First and foremost, Gadamer’s critique of Kant warns against an ethics at a distance from the situation in which the person who must act finds himself, and which subsequently covers over the concrete demands of the situation by abstracting from an “exceptional situation”—which ultimately is no exception if one remembers that “the temptation to consider oneself an exception is a universal human situation” (HRE 26/ GW4 181). By placing the accent on the situation, from which no one, least of all the philosopher, can claim to escape, Gadamer shows the impossibility of a philosophical ethics that is unaware of its own open-endedness, that refuses to take this open-endedness as its essential content—for only in this way can ethics claim to satisfy the unconditionality of the moral: “This means, however, that philosophical ethics occurs in the same situation where everyone else finds themselves” (HRE 28/GW4 184).8 The philosopher who is concerned with ethics is thus not an expert who knows more than others and can give recommendations, construct new laws, or write new stone tablets—on the contrary, he is much more in danger of fleeing the situation.9 Experts in ethics, bioethics, and business ethics create a problem, as indeed every other “expert” does, too, because ultimately they claim the decision making for themselves and thereby take away responsibility from others. And it is far from evident that they are wiser.

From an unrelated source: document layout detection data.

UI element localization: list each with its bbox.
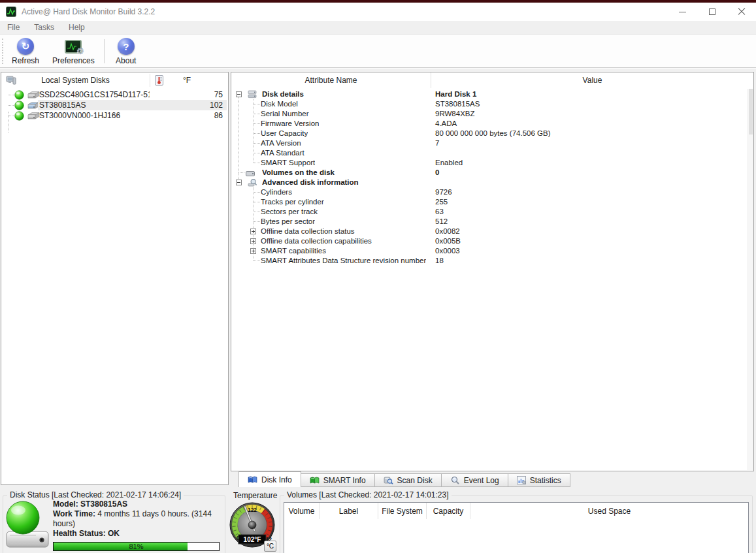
menu-item-tasks[interactable]: Tasks bbox=[27, 23, 61, 32]
attribute-value: 0x0003 bbox=[435, 247, 460, 255]
attribute-row[interactable]: Cylinders9726 bbox=[231, 187, 747, 197]
collapse-toggle-icon[interactable] bbox=[236, 180, 242, 185]
window-title: Active@ Hard Disk Monitor Build 3.2.2 bbox=[22, 7, 155, 16]
about-icon: ? bbox=[118, 37, 135, 55]
tab-bar: Disk InfoSMART InfoScan DiskEvent LogSta… bbox=[231, 471, 754, 487]
volumes-column-header[interactable]: Label bbox=[320, 503, 378, 519]
toolbar-separator bbox=[104, 39, 105, 63]
close-button[interactable] bbox=[727, 3, 756, 21]
maximize-icon bbox=[709, 8, 715, 15]
disk-temperature: 75 bbox=[150, 90, 227, 99]
window-controls bbox=[668, 3, 756, 21]
volumes-column-header[interactable]: File System bbox=[378, 503, 427, 519]
tab-event-log[interactable]: Event Log bbox=[441, 473, 508, 487]
tree-branch bbox=[254, 143, 260, 144]
svg-text:122: 122 bbox=[248, 507, 257, 513]
celsius-toggle-button[interactable]: °C bbox=[264, 541, 276, 552]
scrollbar[interactable] bbox=[748, 89, 753, 470]
disk-row-body: ST380815AS102 bbox=[38, 100, 227, 110]
volumes-column-header[interactable]: Capacity bbox=[427, 503, 470, 519]
attribute-name: SMART Attributes Data Structure revision… bbox=[261, 257, 426, 264]
attribute-name: User Capacity bbox=[261, 129, 308, 137]
disk-temperature: 86 bbox=[150, 111, 227, 120]
tree-branch bbox=[8, 105, 14, 106]
attribute-row[interactable]: SMART SupportEnabled bbox=[231, 158, 747, 168]
volumes-column-header[interactable]: Volume bbox=[284, 503, 320, 519]
disk-stack-icon bbox=[248, 90, 257, 100]
attribute-row[interactable]: SMART Attributes Data Structure revision… bbox=[231, 256, 747, 266]
scrollbar-thumb[interactable] bbox=[749, 89, 753, 134]
attribute-row[interactable]: Offline data collection status0x0082 bbox=[231, 227, 747, 236]
toolbar-label: Preferences bbox=[52, 56, 95, 65]
tab-label: SMART Info bbox=[323, 476, 366, 485]
attribute-row[interactable]: ATA Standart bbox=[231, 148, 747, 158]
attribute-row[interactable]: ATA Version7 bbox=[231, 138, 747, 148]
attribute-row[interactable]: Serial Number9RW84XBZ bbox=[231, 109, 747, 119]
temperature-label: Temperature bbox=[233, 491, 277, 500]
attribute-value: 0 bbox=[435, 168, 439, 176]
attribute-value: 255 bbox=[435, 198, 448, 206]
attribute-row[interactable]: SMART capabilities0x0003 bbox=[231, 246, 747, 256]
toolbar-refresh-button[interactable]: ↻Refresh bbox=[5, 35, 46, 67]
expand-toggle-icon[interactable] bbox=[250, 229, 256, 234]
attribute-row[interactable]: Sectors per track63 bbox=[231, 207, 747, 217]
attribute-row[interactable]: Firmware Version4.ADA bbox=[231, 119, 747, 129]
minimize-button[interactable] bbox=[668, 3, 697, 21]
disk-row[interactable]: ST3000VN000-1HJ16686 bbox=[1, 110, 228, 121]
tab-scan-disk[interactable]: Scan Disk bbox=[374, 473, 442, 487]
tree-branch bbox=[254, 261, 260, 261]
volumes-title: Volumes [Last Checked: 2021-02-17 14:01:… bbox=[284, 490, 452, 499]
maximize-button[interactable] bbox=[697, 3, 727, 21]
menu-item-file[interactable]: File bbox=[0, 23, 27, 32]
expand-toggle-icon[interactable] bbox=[250, 238, 256, 244]
tree-branch bbox=[254, 114, 260, 114]
volumes-column-header[interactable]: Used Space bbox=[470, 503, 748, 519]
tree-branch bbox=[254, 221, 260, 222]
toolbar-preferences-button[interactable]: ⚙Preferences bbox=[46, 35, 101, 67]
menu-item-help[interactable]: Help bbox=[61, 23, 92, 32]
volumes-table-header: VolumeLabelFile SystemCapacityUsed Space bbox=[284, 503, 748, 519]
scan-disk-icon bbox=[384, 476, 393, 484]
attribute-value: 9RW84XBZ bbox=[435, 110, 475, 118]
attribute-value: 4.ADA bbox=[435, 119, 457, 127]
attribute-value: 80 000 000 000 bytes (74.506 GB) bbox=[435, 129, 550, 137]
close-icon bbox=[738, 8, 746, 16]
app-window: Active@ Hard Disk Monitor Build 3.2.2 Fi… bbox=[0, 0, 756, 553]
toolbar-grip[interactable] bbox=[2, 39, 3, 64]
disk-status-text: Model: ST380815AS Work Time: 4 months 11… bbox=[53, 499, 221, 539]
attribute-name: SMART capabilities bbox=[261, 247, 326, 255]
attribute-row[interactable]: Tracks per cylinder255 bbox=[231, 197, 747, 207]
attribute-row[interactable]: Offline data collection capabilities0x00… bbox=[231, 236, 747, 246]
attribute-row[interactable]: Disk ModelST380815AS bbox=[231, 99, 747, 109]
attribute-name: Bytes per sector bbox=[261, 217, 315, 225]
health-bar: 81% bbox=[53, 542, 220, 551]
tab-label: Disk Info bbox=[261, 475, 292, 484]
main-area: Local System Disks °F SSD2SC480G1CS1754D… bbox=[0, 69, 756, 487]
disk-name: ST380815AS bbox=[38, 101, 150, 110]
tab-statistics[interactable]: Statistics bbox=[508, 473, 570, 487]
attribute-row[interactable]: Advanced disk information bbox=[231, 178, 747, 187]
tab-disk-info[interactable]: Disk Info bbox=[238, 471, 301, 487]
value-column-header[interactable]: Value bbox=[431, 72, 753, 88]
tab-smart-info[interactable]: SMART Info bbox=[301, 473, 375, 487]
titlebar: Active@ Hard Disk Monitor Build 3.2.2 bbox=[0, 3, 756, 21]
tree-branch bbox=[254, 192, 260, 193]
toolbar-about-button[interactable]: ?About bbox=[107, 35, 145, 67]
attribute-row[interactable]: User Capacity80 000 000 000 bytes (74.50… bbox=[231, 129, 747, 138]
attribute-name-column-header[interactable]: Attribute Name bbox=[231, 72, 431, 88]
attribute-row[interactable]: Disk detailsHard Disk 1 bbox=[231, 89, 747, 99]
tree-branch bbox=[254, 123, 260, 124]
expand-toggle-icon[interactable] bbox=[250, 248, 256, 254]
tree-branch bbox=[254, 104, 260, 104]
collapse-toggle-icon[interactable] bbox=[236, 91, 242, 97]
smart-info-book-icon bbox=[310, 476, 320, 484]
attribute-name: Cylinders bbox=[261, 188, 292, 196]
attribute-row[interactable]: Bytes per sector512 bbox=[231, 217, 747, 227]
disk-row[interactable]: SSD2SC480G1CS1754D117-51475 bbox=[1, 89, 228, 100]
attribute-row[interactable]: Volumes on the disk0 bbox=[231, 168, 747, 178]
disk-row[interactable]: ST380815AS102 bbox=[1, 100, 228, 110]
health-label: Health Status: bbox=[53, 529, 106, 538]
minimize-icon bbox=[679, 12, 686, 12]
attribute-name: SMART Support bbox=[261, 159, 315, 166]
tree-branch bbox=[254, 153, 260, 153]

2. Phrónesis: Acting Reasonably
We are generally dissatisfied with the definition of the good, because we would want to know what the good is in order to put it into practice. Hence philosophical ethics cannot be separated from practical ethics: it is precisely in ethics where the inescapable transition from theory to practice becomes clear. Here lies the relevance of Aristotle: his entire ethics is predicated by that “other kind of knowing” that is at stake in life (HRE 148/GW7 388).10
In his critique of the “theoretical subject” of metaphysics, which in contrast to Dasein is artificially cut off from understanding themselves in their care for the world, Heidegger made a decisive step toward the rediscovery of practical knowledge. Traces of this critique are to be found in his 1921–23 lectures on Aristotle, in the Natorpbericht, and in his study of book 6 of the Nicomachean Ethics, which was first conducted in 1923 in Freiburg as a seminar and then revisited in 1924–25 in his Marburg lectures.11 It is therefore certainly true that Heidegger’s early phenomenological research led the way to the rehabilitation of practical philosophy; but it is just as true that the ethical dimension of Heidegger’s thought, which is much discussed today, leaves the care for others in the dark as it focuses on care for the self.12 It is no coincidence that after 1945 his closest students turned to ethics: from Krüger, who takes up Kantian morality, and Hannah Arendt, who brings the vita activa to its high point, to Leo Strauss, who highlights the Greek natural law, along with those who invoke Heidegger only indirectly, above all Emmanuel Lévinas, who raises ethics to First Philosophy. All of these philosophers begin with the priority of the other and ask less about individual action than about collective and communicative action.13 Gadamer belongs among these philosophers. His rehabilitation of practical philosophy, even though it was certainly influenced by Heidegger’s starting point, follows another path instead, which is clear already in the 1930 essay “Practical Knowledge” (GW5 230–248) and which is taken up again later in the chapter on “The Hermeneutic Relevance of Aristotle” in Truth and Method (TM 312–324/GW1 317–329). This chapter, which signals the rebirth of practical philosophy in the twentieth century, outlines in just a few pages at least four key ideas: the autonomy and particularity of practical actions; the value of phrónesis, which Gadamer translates as “reasonableness” and which guides human behavior; the necessity of taking ethós into consideration, in particular the context in which ethico-political relations orient action; and finally his view of a necessarily dialectical path for ethics, in which the theoretical search for the good, which is articulated in the dialogue with the other, is already in itself a realization of the practical good.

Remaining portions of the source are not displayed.